Y98-FM will broadcast live from the gathering, and PetSmart will operate a ministore in the midst of the adoption tents. SMART will be coordinating similar events in July and in the fall.
The one-day gathering of stray animals from so many agencies is unprecedented for St. Louis, says Camp, but the formula has proved successful in other cities. "We have gathered together 12 totally diverse animal shelters in one place," he says. "This is totally unheard-of in St. Louis. They did this in Salt Lake City a couple years ago, and they had 392 animals adopted."
When events such as the Easter adopt-a-thon succeed, he adds, "we've kept them from killing a lot of animals, we've made a lot of wonderful pets for people and we've allowed the city animal shelters to get out and get more animals off the street. Of course, it's a never-ending battle until people become responsible and get their animals spayed and neutered and stop having all the litters. It's going to be a constant battle -- how many animals are we going to have to kill this week?"

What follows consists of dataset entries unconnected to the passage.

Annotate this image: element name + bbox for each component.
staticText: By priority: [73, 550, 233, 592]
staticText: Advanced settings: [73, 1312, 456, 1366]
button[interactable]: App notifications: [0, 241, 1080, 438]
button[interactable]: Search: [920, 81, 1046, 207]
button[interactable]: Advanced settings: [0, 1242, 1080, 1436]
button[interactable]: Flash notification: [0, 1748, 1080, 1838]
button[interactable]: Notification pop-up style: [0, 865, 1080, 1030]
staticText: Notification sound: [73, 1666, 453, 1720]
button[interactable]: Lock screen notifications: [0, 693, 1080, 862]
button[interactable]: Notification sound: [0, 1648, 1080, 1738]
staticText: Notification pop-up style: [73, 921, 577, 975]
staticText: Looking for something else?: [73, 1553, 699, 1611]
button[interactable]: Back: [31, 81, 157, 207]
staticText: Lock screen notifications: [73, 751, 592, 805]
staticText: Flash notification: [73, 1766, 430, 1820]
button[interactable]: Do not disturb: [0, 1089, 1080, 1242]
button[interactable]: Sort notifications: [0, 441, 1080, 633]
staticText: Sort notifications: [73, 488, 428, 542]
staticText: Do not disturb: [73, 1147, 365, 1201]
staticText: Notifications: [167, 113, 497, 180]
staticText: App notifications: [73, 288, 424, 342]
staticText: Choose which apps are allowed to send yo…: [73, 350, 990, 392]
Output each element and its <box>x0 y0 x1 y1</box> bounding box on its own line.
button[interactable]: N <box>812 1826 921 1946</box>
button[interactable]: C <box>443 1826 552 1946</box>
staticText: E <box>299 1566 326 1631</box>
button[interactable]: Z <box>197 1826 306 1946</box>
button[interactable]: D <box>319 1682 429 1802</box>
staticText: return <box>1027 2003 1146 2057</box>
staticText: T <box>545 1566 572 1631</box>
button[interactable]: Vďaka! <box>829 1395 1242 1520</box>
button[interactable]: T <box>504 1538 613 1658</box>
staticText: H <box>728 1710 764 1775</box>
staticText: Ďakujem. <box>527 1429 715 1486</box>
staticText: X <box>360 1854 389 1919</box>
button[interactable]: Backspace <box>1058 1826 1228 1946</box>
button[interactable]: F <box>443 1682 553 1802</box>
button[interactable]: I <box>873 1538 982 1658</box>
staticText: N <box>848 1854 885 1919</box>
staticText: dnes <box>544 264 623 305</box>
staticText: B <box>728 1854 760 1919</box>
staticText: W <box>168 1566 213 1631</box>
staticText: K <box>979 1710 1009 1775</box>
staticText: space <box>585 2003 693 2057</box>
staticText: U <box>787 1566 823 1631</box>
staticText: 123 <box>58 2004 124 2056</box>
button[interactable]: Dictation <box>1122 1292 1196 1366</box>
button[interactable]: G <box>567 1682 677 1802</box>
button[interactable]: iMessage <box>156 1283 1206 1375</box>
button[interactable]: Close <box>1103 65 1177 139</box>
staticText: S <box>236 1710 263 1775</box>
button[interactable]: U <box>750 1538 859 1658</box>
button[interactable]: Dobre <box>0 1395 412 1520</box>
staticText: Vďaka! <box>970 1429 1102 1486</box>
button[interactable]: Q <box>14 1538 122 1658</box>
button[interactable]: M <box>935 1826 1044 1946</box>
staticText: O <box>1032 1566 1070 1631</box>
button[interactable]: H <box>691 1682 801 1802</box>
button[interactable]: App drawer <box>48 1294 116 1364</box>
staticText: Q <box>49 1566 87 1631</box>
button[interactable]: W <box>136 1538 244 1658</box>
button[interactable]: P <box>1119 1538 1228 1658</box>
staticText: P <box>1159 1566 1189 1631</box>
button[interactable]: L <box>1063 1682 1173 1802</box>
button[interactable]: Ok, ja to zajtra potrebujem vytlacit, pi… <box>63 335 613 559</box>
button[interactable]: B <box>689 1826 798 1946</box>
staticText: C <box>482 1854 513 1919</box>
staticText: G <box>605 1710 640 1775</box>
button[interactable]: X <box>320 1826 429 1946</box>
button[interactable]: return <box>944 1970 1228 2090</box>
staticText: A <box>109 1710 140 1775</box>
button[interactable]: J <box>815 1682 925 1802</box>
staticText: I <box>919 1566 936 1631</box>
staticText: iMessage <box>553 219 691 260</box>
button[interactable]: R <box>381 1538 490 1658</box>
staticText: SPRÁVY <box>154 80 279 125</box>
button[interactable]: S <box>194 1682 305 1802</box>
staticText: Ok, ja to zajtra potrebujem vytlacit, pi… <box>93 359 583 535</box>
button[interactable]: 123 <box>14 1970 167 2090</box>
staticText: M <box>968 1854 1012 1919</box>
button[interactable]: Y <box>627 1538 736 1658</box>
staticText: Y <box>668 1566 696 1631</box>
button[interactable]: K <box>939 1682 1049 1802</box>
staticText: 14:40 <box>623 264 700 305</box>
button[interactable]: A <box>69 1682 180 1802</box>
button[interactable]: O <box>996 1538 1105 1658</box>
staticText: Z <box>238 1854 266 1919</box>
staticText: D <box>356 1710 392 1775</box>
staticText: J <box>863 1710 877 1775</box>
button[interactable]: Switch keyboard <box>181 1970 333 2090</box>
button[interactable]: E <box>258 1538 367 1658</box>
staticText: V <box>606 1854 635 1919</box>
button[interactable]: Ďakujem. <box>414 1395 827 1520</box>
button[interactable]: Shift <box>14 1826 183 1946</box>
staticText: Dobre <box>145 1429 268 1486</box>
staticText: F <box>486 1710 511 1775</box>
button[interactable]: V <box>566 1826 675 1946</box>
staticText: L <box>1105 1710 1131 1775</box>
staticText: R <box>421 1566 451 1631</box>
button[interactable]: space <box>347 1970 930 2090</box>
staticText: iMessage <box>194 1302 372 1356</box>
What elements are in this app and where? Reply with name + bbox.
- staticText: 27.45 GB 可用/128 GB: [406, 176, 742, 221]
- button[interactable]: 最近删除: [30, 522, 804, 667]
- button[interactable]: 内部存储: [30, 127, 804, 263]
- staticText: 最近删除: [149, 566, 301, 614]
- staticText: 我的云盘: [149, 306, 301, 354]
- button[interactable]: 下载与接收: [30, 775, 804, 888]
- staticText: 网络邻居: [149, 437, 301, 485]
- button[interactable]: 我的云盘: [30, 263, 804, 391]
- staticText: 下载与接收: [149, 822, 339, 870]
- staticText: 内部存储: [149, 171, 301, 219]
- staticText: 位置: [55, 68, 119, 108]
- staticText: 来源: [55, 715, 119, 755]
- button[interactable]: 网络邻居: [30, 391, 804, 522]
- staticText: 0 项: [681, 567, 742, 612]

Camp says his efforts to rescue stray animals were jump-started by one dog. "There was a epiphany in my life, and his name was Trent," he says. "Trent was a pit bull I found walking down 18th Street, trailing a 20-foot, 30-pound chain that was padlocked around his neck to the point that his neck was bleeding. I captured Trent, and we cleaned him up and fixed him up and found him a home.
"Trent should never have been born. I know he was in dogfights -- we have to put a stop to that. Trent was abused all his life ... that was the epiphany."